■ GOAL OF THE EXERCISE: Set down the data below word for word, and leave the images aside.

■ THE RECORDS:
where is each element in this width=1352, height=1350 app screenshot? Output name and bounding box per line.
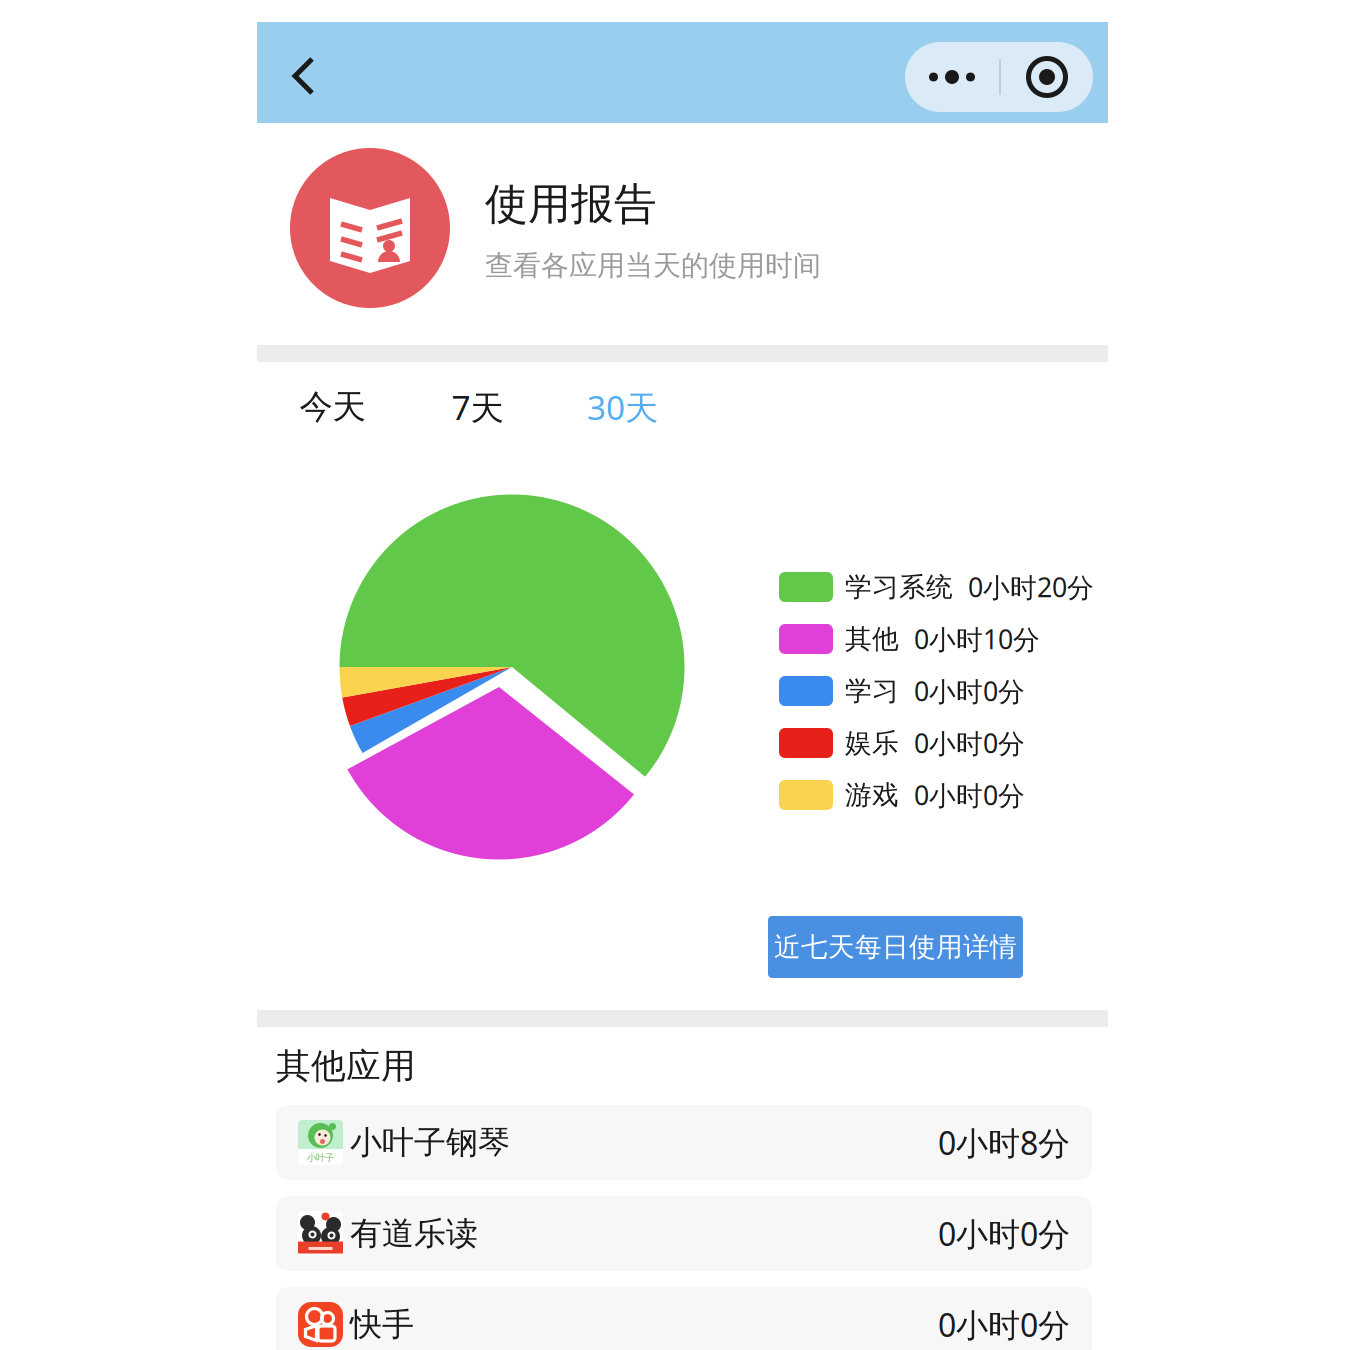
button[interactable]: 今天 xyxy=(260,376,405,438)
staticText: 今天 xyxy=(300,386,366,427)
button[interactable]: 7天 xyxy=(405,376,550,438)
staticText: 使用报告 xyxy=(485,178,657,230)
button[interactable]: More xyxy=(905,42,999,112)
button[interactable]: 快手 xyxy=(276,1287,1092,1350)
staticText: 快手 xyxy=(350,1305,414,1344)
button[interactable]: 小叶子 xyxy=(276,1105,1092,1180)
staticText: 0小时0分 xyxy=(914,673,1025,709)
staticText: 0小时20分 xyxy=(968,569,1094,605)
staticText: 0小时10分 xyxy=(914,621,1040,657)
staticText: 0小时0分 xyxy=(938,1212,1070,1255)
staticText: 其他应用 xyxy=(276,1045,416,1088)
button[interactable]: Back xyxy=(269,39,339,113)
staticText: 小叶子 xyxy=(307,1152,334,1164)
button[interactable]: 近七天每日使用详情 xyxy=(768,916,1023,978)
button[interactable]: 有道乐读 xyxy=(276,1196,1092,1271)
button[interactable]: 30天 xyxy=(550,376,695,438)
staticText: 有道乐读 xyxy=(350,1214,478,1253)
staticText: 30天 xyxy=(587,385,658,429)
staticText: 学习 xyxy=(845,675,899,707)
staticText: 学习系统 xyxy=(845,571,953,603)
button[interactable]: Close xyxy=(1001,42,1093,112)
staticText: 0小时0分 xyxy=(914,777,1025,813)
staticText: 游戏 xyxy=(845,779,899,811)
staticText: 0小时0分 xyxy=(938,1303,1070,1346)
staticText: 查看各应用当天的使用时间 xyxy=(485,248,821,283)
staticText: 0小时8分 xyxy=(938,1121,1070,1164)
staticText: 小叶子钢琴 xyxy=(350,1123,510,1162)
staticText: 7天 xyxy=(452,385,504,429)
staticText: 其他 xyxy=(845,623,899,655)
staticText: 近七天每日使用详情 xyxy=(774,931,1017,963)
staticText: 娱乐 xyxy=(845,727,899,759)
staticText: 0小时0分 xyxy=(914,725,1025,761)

■ OUTPUT FOR THIS EXERCISE:
where is each element in this width=1352, height=1350 app screenshot? Output name and bounding box per line.
button[interactable]: 今天 xyxy=(260,376,405,438)
staticText: 今天 xyxy=(300,386,366,427)
button[interactable]: 7天 xyxy=(405,376,550,438)
staticText: 使用报告 xyxy=(485,178,657,230)
button[interactable]: More xyxy=(905,42,999,112)
button[interactable]: 快手 xyxy=(276,1287,1092,1350)
staticText: 快手 xyxy=(350,1305,414,1344)
button[interactable]: 小叶子 xyxy=(276,1105,1092,1180)
staticText: 0小时0分 xyxy=(914,673,1025,709)
staticText: 0小时20分 xyxy=(968,569,1094,605)
staticText: 0小时10分 xyxy=(914,621,1040,657)
staticText: 0小时0分 xyxy=(938,1212,1070,1255)
staticText: 其他应用 xyxy=(276,1045,416,1088)
button[interactable]: Back xyxy=(269,39,339,113)
staticText: 小叶子 xyxy=(307,1152,334,1164)
button[interactable]: 近七天每日使用详情 xyxy=(768,916,1023,978)
button[interactable]: 有道乐读 xyxy=(276,1196,1092,1271)
button[interactable]: 30天 xyxy=(550,376,695,438)
staticText: 有道乐读 xyxy=(350,1214,478,1253)
staticText: 30天 xyxy=(587,385,658,429)
staticText: 学习 xyxy=(845,675,899,707)
staticText: 学习系统 xyxy=(845,571,953,603)
button[interactable]: Close xyxy=(1001,42,1093,112)
staticText: 0小时0分 xyxy=(914,777,1025,813)
staticText: 游戏 xyxy=(845,779,899,811)
staticText: 0小时0分 xyxy=(938,1303,1070,1346)
staticText: 查看各应用当天的使用时间 xyxy=(485,248,821,283)
staticText: 0小时8分 xyxy=(938,1121,1070,1164)
staticText: 小叶子钢琴 xyxy=(350,1123,510,1162)
staticText: 7天 xyxy=(452,385,504,429)
staticText: 其他 xyxy=(845,623,899,655)
staticText: 近七天每日使用详情 xyxy=(774,931,1017,963)
staticText: 娱乐 xyxy=(845,727,899,759)
staticText: 0小时0分 xyxy=(914,725,1025,761)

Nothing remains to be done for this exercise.